Others have addressed many reasons on which road should take. I'd like to chime in on some important factors on which road you can take. Specifically:
If you have written anything already, your boss may already own it.
This shocks people sometimes, but it's entirely true. If you wrote it on work time, with work equipment, or even over work bandwidth; (in the USA) it legally belongs to them under federal copyright law. As soon as you're being paid to do it, they have a claim. Interestingly, this is why you always here about companies refusing to pay for something to negotiate a lower price, then being all shocked that the author sold it to someone else (or just gave it away). This sword cuts both ways. As soon as someone can squint sideways and see some way you were compensated to produce this software, then that benefactor has a claim.
That said, even if you've done it clean-room, on your own time, and entirely with your own resources; can you afford to defend it? Owning it doesn't mean much if they can just ignore you. Have a lawyer friend that will help you keep your ownership clear and is willing to send scary lawyer letters. This also means you must be willing to lose your job. It further means that your boss must have enough assets that, should they fire you, it's worth suing them.
Most importantly, try to do a better job selling it. Very few bosses will turn down a good opportunity. Even bad ones, when convinced of the savings, will go for it. Don't assume it's their job to know this stuff. It's their job to hire and manage people who know this stuff--that's a two-way street. If you want an opportunity to write some serious software, understand that you need to give them an opportunity to identify talent that can do so. Until you've both helped each other take that step (and both benefited from it), there's no way anyone can benefit. They're taking a risk--so sell them on it.
You'll find that you can do amazing things when your boss trusts in your judgement and will give you freedom. A lot of times the difference between a job and a career is finding management that you can interface with. Being a successful programmer or architect is entirely a people skill--establish trust, find a good boss, and you can make good money writing code without the BS. Alas, that might mean leaving your current job.

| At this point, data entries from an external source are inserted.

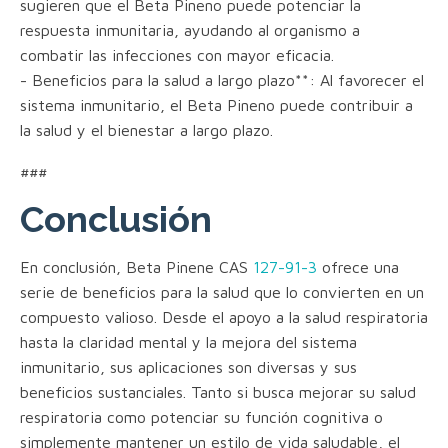
sugieren que el Beta Pineno puede potenciar la
respuesta inmunitaria, ayudando al organismo a
combatir las infecciones con mayor eficacia.
- Beneficios para la salud a largo plazo**: Al favorecer el
sistema inmunitario, el Beta Pineno puede contribuir a
la salud y el bienestar a largo plazo.
###
Conclusión
En conclusión, Beta Pinene CAS
127-91-3
ofrece una
serie de beneficios para la salud que lo convierten en un
compuesto valioso. Desde el apoyo a la salud respiratoria
hasta la claridad mental y la mejora del sistema
inmunitario, sus aplicaciones son diversas y sus
beneficios sustanciales. Tanto si busca mejorar su salud
respiratoria como potenciar su función cognitiva o
simplemente mantener un estilo de vida saludable, el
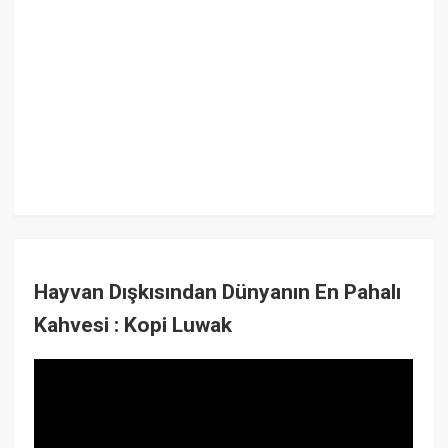
Hayvan Dışkısından Dünyanın En Pahalı
Kahvesi : Kopi Luwak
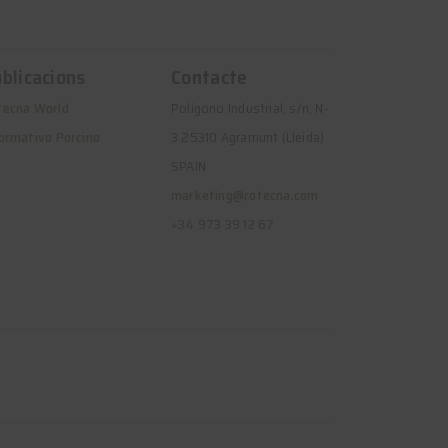
blicacions
Contacte
tecna World
Polígono Industrial, s/n, N-
ormativo Porcino
3 25310 Agramunt (Lleida)
SPAIN
marketing@rotecna.com
+34 973 39 12 67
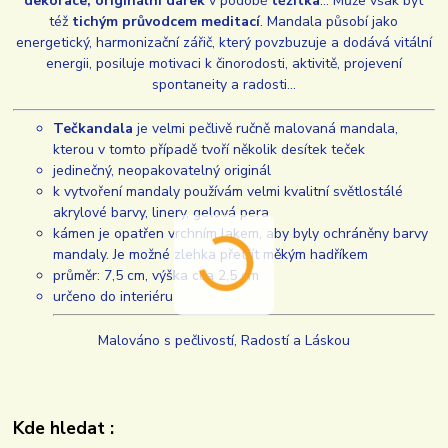
dekorace, originální dárek
v podobě
těžítka
... Může však být
též
tichým průvodcem meditací
. Mandala působí jako
energetický, harmonizační zářič, který povzbuzuje a dodává vitální
energii, posiluje motivaci k činorodosti, aktivitě, projevení
spontaneity a radosti...
Tečkandala
je velmi pečlivě ručně malovaná mandala,
kterou v tomto případě tvoří několik desítek teček
jedinečný, neopakovatelný originál
k vytvoření mandaly používám velmi kvalitní světlostálé
akrylové barvy, linery, gelová pera
kámen je opatřen vrchním lakem, aby byly ochráněny barvy
mandaly. Je možné zlehka přetřít měkým hadříkem
průměr: 7,5 cm, výška cca 2,5 cm
určeno do interiéru
Malováno s pečlivostí, Radostí a Láskou
Kde hledat :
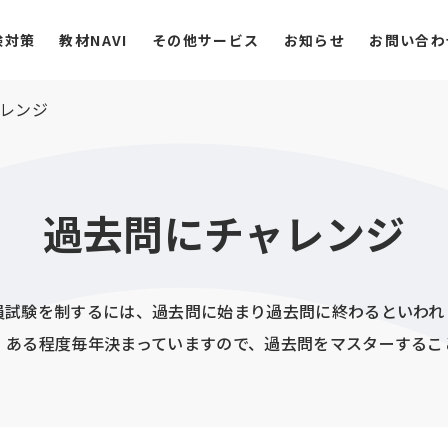
験対策
教材NAVI
その他サービス
お知らせ
お問い合わ
レンジ
過去問にチャレンジ
員試験を制するには、過去問に始まり過去問に終わるといわれ
、ある程度毎年決まっていますので、過去問をマスターするこ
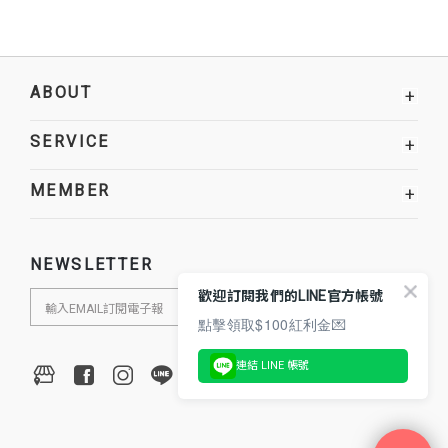
ABOUT
+
SERVICE
+
MEMBER
+
NEWSLETTER
歡迎訂閱我們的LINE官方帳號
點擊領取$100紅利金💌
連結 LINE 帳號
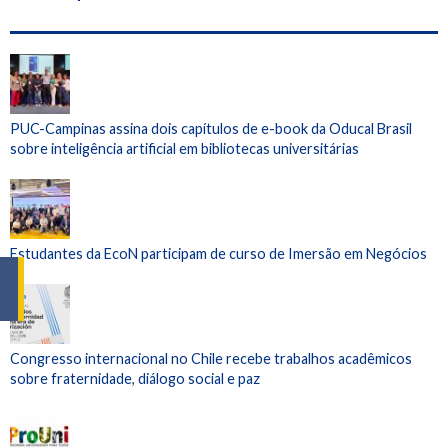
PUC-Campinas assina dois capítulos de e-book da Oducal Brasil
sobre inteligência artificial em bibliotecas universitárias
Estudantes da EcoN participam de curso de Imersão em Negócios
Congresso internacional no Chile recebe trabalhos acadêmicos
sobre fraternidade, diálogo social e paz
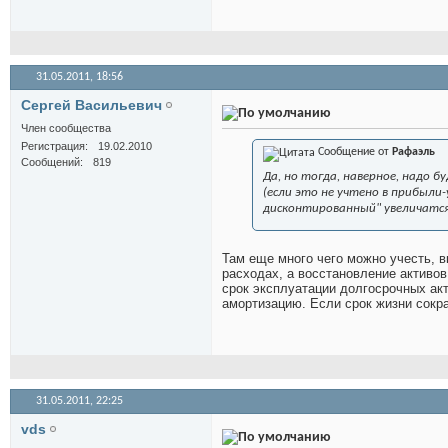
31.05.2011,
18:56
Сергей Васильевич
Член сообщества
Регистрация
19.02.2010
Сообщение от
Рафаэль
Сообщений
819
Да, но тогда, наверное, надо 
(если это не учтено в прибыли-
дисконтированный" увеличатся
Там еще много чего можно учесть, в
расходах, а восстановление активов
срок эксплуатации долгосрочных акт
амортизацию. Если срок жизни сокра
31.05.2011,
22:25
vds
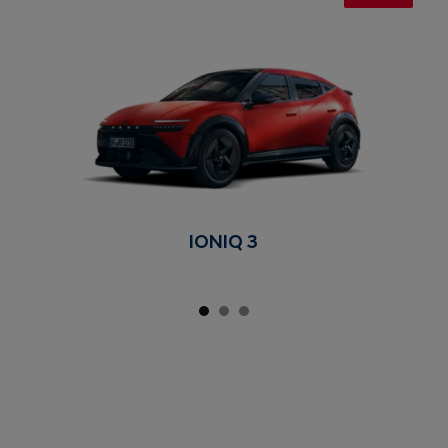
IONIQ 3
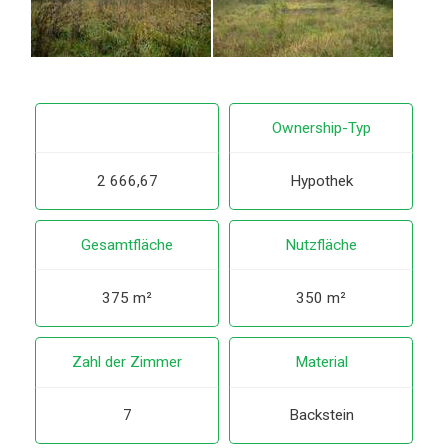
Ownership-Typ
2 666,67
Hypothek
Gesamtfläche
Nutzfläche
375 m²
350 m²
Zahl der Zimmer
Material
7
Backstein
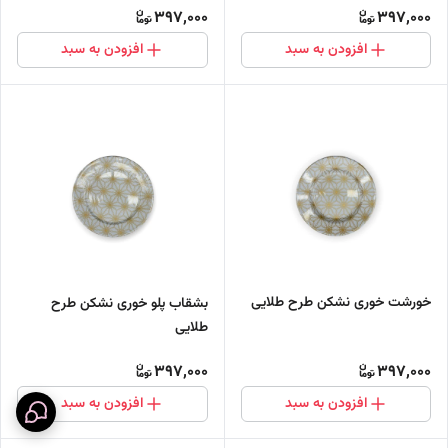
397,000
397,000
افزودن به سبد
افزودن به سبد
خورشت خوری نشکن طرح طلایی
بشقاب پلو خوری نشکن طرح
طلایی
397,000
397,000
افزودن به سبد
افزودن به سبد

Finally (in case I haven't made this obvious yet), don't get so attached to your job. Really. If you're this concerned about how "your" job is going to take advantage of (or fail to take advantage of) your skills, I humbly suggest that you should mistrust your attachment to it. Working is like dating in a disturbing number of ways. It doesn't matter how "great" the place is, and it doesn't matter how much they "deserve" your "help". Find a partner that will appreciate you, or you're just going to be in a dead-end relationship and you won't realize it until you're way out of your prime. There are other fish in the sea (even in this market), and you should keep getting what you need from this one until you can trade up. If you feel dirty doing it, that's great--just don't settle for less than you should.